Wednesday, May 29, 2013

UN Urges Japan to Correct Controversial Remarks on Sex Slaves

Hot Issues of the week/News/KBS World Radio
The United Nations has called on the Japanese government to stop its politicians from making controversial remarks about victims of Japan's wartime sexual slavery.

Recently, heavyweight Japanese politicians have made offensive remarks regarding the so-called “comfort women.” This has triggered criticism not only from neighboring countries but also within Japan.

The Committee on Economic, Social and Cultural Rights, a subsidiary body of the UN Economic and Social Council, issued an official opinion last Tuesday. It urged Tokyo to mobilize all means to prevent its politicians from making hate speeches about certain genders and races and comments dishonoring former sex slaves.

The committee also called for educating Japanese people about the sex slave issue. It expressed concern that such remarks prevailing in Japan can adversely affect the rights of those women and provision of compensation for them.

The committee urged Japan to take all possible means to stop those remarks from being made.

The committee regularly unveils views on the implementation of the International Covenant on Economic, Social and Cultural Rights by its State parties.

Its latest opinion was announced after considering views by both the Japanese government and civic groups.

Opinions issued by the committee are not legally binding, but state parties to the covenant have the responsibility to sincerely accept the committee’s views.
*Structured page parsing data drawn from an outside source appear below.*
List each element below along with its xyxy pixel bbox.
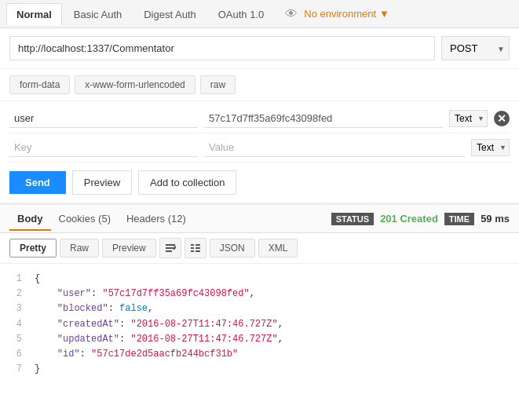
- preview-response-button[interactable]: Preview: [102, 239, 156, 257]
- tab-cookies[interactable]: Cookies (5): [51, 208, 119, 229]
- json-button[interactable]: JSON: [210, 239, 255, 257]
- tab-oauth[interactable]: OAuth 1.0: [208, 3, 275, 25]
- add-collection-button[interactable]: Add to collection: [138, 170, 236, 195]
- code-line-6: 6 "id": "57c17de2d5aacfb244bcf31b": [9, 347, 510, 362]
- svg-rect-7: [196, 247, 200, 249]
- param-type-2[interactable]: Text File: [471, 139, 510, 156]
- code-line-4: 4 "createdAt": "2016-08-27T11:47:46.727Z…: [9, 317, 510, 332]
- response-toolbar: Pretty Raw Preview JSON XML: [0, 233, 519, 264]
- svg-rect-5: [191, 250, 194, 252]
- param-value-1[interactable]: [204, 109, 443, 128]
- tab-basic-auth[interactable]: Basic Auth: [64, 3, 132, 25]
- svg-rect-8: [196, 250, 200, 252]
- time-value: 59 ms: [481, 213, 510, 225]
- code-line-5: 5 "updatedAt": "2016-08-27T11:47:46.727Z…: [9, 332, 510, 347]
- status-value: 201 Created: [380, 213, 438, 225]
- format-icon[interactable]: [185, 238, 207, 258]
- param-key-1[interactable]: [9, 109, 198, 128]
- params-section: Text File ✕ Text File: [0, 101, 519, 163]
- delete-param-1[interactable]: ✕: [494, 111, 510, 126]
- param-type-wrapper-1: Text File: [449, 110, 488, 127]
- param-type-1[interactable]: Text File: [449, 110, 488, 127]
- body-type-form-data[interactable]: form-data: [9, 75, 70, 94]
- url-bar: POST GET PUT DELETE: [0, 28, 519, 69]
- body-type-tabs: form-data x-www-form-urlencoded raw: [0, 69, 519, 101]
- param-key-2[interactable]: [9, 138, 198, 157]
- param-type-wrapper-2: Text File: [471, 139, 510, 156]
- pretty-button[interactable]: Pretty: [9, 239, 57, 257]
- top-tab-bar: Normal Basic Auth Digest Auth OAuth 1.0 …: [0, 0, 519, 28]
- code-line-1: 1 {: [9, 272, 510, 287]
- chevron-down-icon: ▼: [379, 8, 389, 20]
- code-line-3: 3 "blocked": false,: [9, 301, 510, 316]
- method-wrapper: POST GET PUT DELETE: [441, 36, 510, 60]
- param-row-1: Text File ✕: [9, 104, 510, 133]
- raw-button[interactable]: Raw: [60, 239, 99, 257]
- svg-rect-4: [191, 247, 194, 249]
- param-row-2: Text File: [9, 133, 510, 163]
- environment-selector[interactable]: No environment ▼: [304, 8, 389, 20]
- method-select[interactable]: POST GET PUT DELETE: [441, 36, 510, 60]
- tab-headers[interactable]: Headers (12): [119, 208, 194, 229]
- svg-rect-6: [196, 244, 200, 246]
- send-button[interactable]: Send: [9, 171, 66, 194]
- svg-rect-2: [166, 250, 172, 252]
- eye-icon: 👁: [285, 7, 298, 21]
- code-viewer: 1 { 2 "user": "57c17d7ff35a69fc43098fed"…: [0, 264, 519, 385]
- code-line-7: 7 }: [9, 362, 510, 377]
- action-bar: Send Preview Add to collection: [0, 163, 519, 203]
- param-value-2[interactable]: [204, 138, 465, 157]
- svg-rect-1: [166, 247, 175, 249]
- response-section: Body Cookies (5) Headers (12) STATUS 201…: [0, 203, 519, 385]
- environment-label: No environment: [304, 8, 376, 20]
- svg-rect-3: [191, 244, 194, 246]
- tab-normal[interactable]: Normal: [6, 3, 62, 25]
- xml-button[interactable]: XML: [258, 239, 298, 257]
- status-area: STATUS 201 Created TIME 59 ms: [331, 213, 510, 225]
- time-label: TIME: [444, 213, 474, 225]
- tab-body[interactable]: Body: [9, 208, 51, 231]
- body-type-raw[interactable]: raw: [200, 75, 236, 94]
- body-type-urlencoded[interactable]: x-www-form-urlencoded: [75, 75, 195, 94]
- response-tab-bar: Body Cookies (5) Headers (12) STATUS 201…: [0, 205, 519, 233]
- preview-button[interactable]: Preview: [72, 170, 132, 195]
- tab-digest-auth[interactable]: Digest Auth: [133, 3, 207, 25]
- code-line-2: 2 "user": "57c17d7ff35a69fc43098fed",: [9, 287, 510, 301]
- status-label: STATUS: [331, 213, 374, 225]
- wrap-icon[interactable]: [159, 238, 181, 258]
- url-input[interactable]: [9, 36, 435, 60]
In its deliberation of this matter concerning Japan, the UN committee also took issue with a Japanese rock band that wrote a song with disparaging lyrics about the former sex slaves. In the song, the women are called prostitutes, and there are even lyrics about beheading Koreans.

The deliberation took place before the recent string of disputed remarks by Japanese politicians came to surface.

Prime Minister Shinzo Abe has justified Tokyo's foreign invasions and defended paying respects at the Yasukuni Shrine, which honors Japan’s war dead.

Mayor of Osaka, Toru Hashimoto, has said military brothels were necessary and other countries used them also.

Shingo Nishimura, a lawmaker of the Japan Restoration Party whose chief is Hashimoto, also claimed that Japan is currently swarmed with Korean prostitutes. He was expelled from the party after making this remark.

Criticism against this wave of controversial remarks is growing on the world stage and also within Japan.

Japan's Asahi Shimbun daily said the UN committee is apparently deeply concerned about Japanese society’s lack of understanding toward the issue of wartime sexual slavery.